Some DNS name resolutions return considerably more than 11 responses, which causes DNS problems. When DNS receives queries for IP addresses that it associates with a particular name, the software responds in 512-byte packets. If all the IP addresses fit into a 512-byte packet, DNS has no problem. But if DNS finds too many addresses to fit in a 512-byte packet, it notes in the first packet that it has provided 512 bytes' worth of addresses but that it has other addresses and that the requesting machine needs to ask for the rest of the addresses. The "I have more addresses; come get them" message is the truncation flag in DNS argot.
| Don't let SP4's real benefits—improvements to DHCP, WINS, and DNS—pass you by. |
Secondary-to-Primary Role Transfer Works
Suppose you set up an NT DNS server as a secondary DNS server for a zone. Then, you decide to take that zone's primary DNS server offline, so you want to make the zone's secondary DNS server the primary DNS server for the zone. This change sounds simple, but it isn't always easy. The originally secondary DNS server sometimes refuses to see itself as the primary DNS server and searches in vain for the true primary. Upgrading a secondary DNS server to become a primary DNS server works better under SP4, although swapping the primary and secondary roles in DNS is still bumpy.

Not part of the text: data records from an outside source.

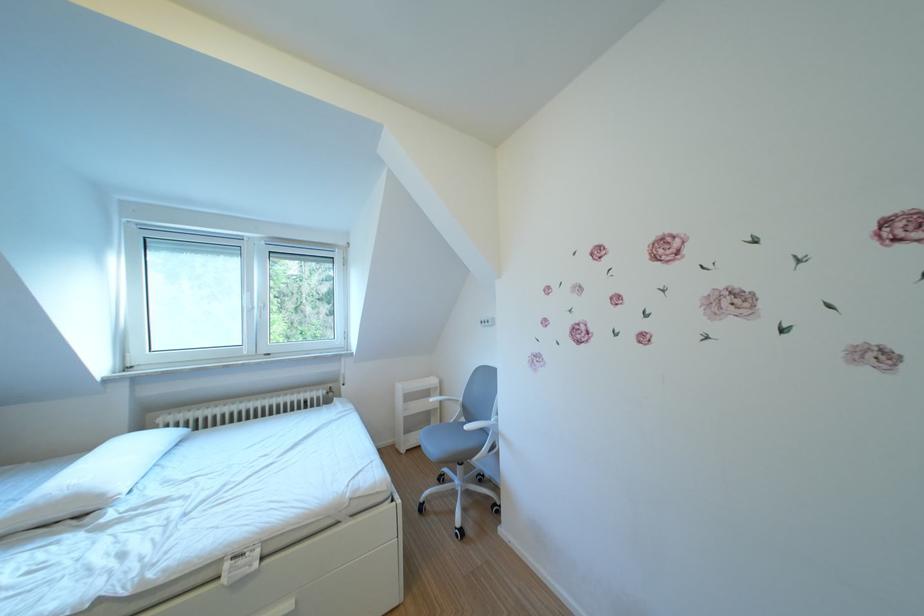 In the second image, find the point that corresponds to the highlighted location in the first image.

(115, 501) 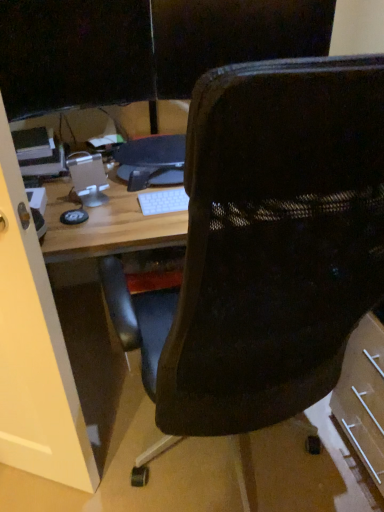 The height and width of the screenshot is (512, 384). What are the coordinates of `free region under black mesh chair at center (from a real-world perspective)` in the screenshot? It's located at (230, 469). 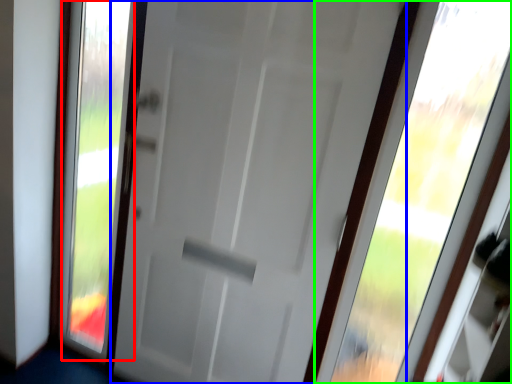 Question: Estimate the real-world distances between objects in this image. Which object is farther from glass window (highlighted by a red box), door (highlighted by a blue box) or window (highlighted by a green box)?

Choices:
 (A) door
 (B) window

Answer: (B)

Responses for Nonexistent Records Are Faster
If you try to look up an IP address for a name that doesn't exist, you experience a delay while DNS figures out that no computers with that name exist. Without SP4, NT's DNS unnecessarily adds a 30-second delay to that wait. Under SP4, you still have to wait while DNS looks for IP addresses with the name you enter, but you don't have to wait the extra 30 seconds.

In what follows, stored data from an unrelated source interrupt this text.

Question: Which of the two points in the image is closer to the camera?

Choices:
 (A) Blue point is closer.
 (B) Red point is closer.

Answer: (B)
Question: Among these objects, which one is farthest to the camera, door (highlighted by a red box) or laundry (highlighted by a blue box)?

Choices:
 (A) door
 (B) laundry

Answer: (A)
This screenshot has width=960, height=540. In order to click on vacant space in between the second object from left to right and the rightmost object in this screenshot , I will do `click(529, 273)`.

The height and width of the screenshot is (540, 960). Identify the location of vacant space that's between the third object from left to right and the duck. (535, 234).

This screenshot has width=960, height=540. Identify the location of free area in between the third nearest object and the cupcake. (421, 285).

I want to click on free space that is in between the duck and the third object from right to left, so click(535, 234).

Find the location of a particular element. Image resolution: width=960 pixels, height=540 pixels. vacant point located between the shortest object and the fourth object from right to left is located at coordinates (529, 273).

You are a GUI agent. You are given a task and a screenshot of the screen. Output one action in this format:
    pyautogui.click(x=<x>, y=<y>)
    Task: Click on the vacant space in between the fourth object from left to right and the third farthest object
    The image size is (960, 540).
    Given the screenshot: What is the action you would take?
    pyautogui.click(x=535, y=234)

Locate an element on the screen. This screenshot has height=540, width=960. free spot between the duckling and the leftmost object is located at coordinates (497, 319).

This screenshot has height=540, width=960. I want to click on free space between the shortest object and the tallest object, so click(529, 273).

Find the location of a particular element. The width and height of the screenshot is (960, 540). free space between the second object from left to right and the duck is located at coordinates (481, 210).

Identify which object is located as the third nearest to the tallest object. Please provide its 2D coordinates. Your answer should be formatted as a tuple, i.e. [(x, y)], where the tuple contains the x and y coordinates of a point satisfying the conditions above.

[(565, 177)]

Caching DNS Servers Don't Need to Use Port 53
Part of what makes DNS standard is its port number, 53. If you query the Windows NT Magazine DNS server to find www.winntmag.com, you're querying some IP address at port 53.
Unfortunately, computer lowlifes have targeted DNS with attacks, so some firms have closed port 53 on their firewall. But folks inside the firewall also need DNS name resolution. Companies commonly install DNS servers that aren't authoritative—all they do is resolve DNS requests, using the Registry value for DNS name caching. But caching-only DNS servers don't solve the firewall problem because placing a caching server inside the firewall requires you to open port 53.
If your DNS server is a caching-only server, then you don't care which port DNS uses. SP4 lets you change the DNS port number for caching servers. After you install SP4, create a new Registry entry named SendOnNonDnsPort of type REG_DWORD in the HKEY_LOCAL_MACHINE\ SYSTEM\CurrentControlSet\Services\DNS\Parameters key, and specify the new port value. Restart the DNS server, then ask the keepers of your company's firewall to open the new port. You can close port 53 to traffic but keep your caching DNS servers inside your firewall.
Worth the Wait
SP4 offers quite a few fixes for DHCP, WINS, and DNS. Better yet, SP4 is free, unless you place a price on the time that downloading the service pack's 35MB of fixes takes. SP4 was a long time coming, but it's worth the wait.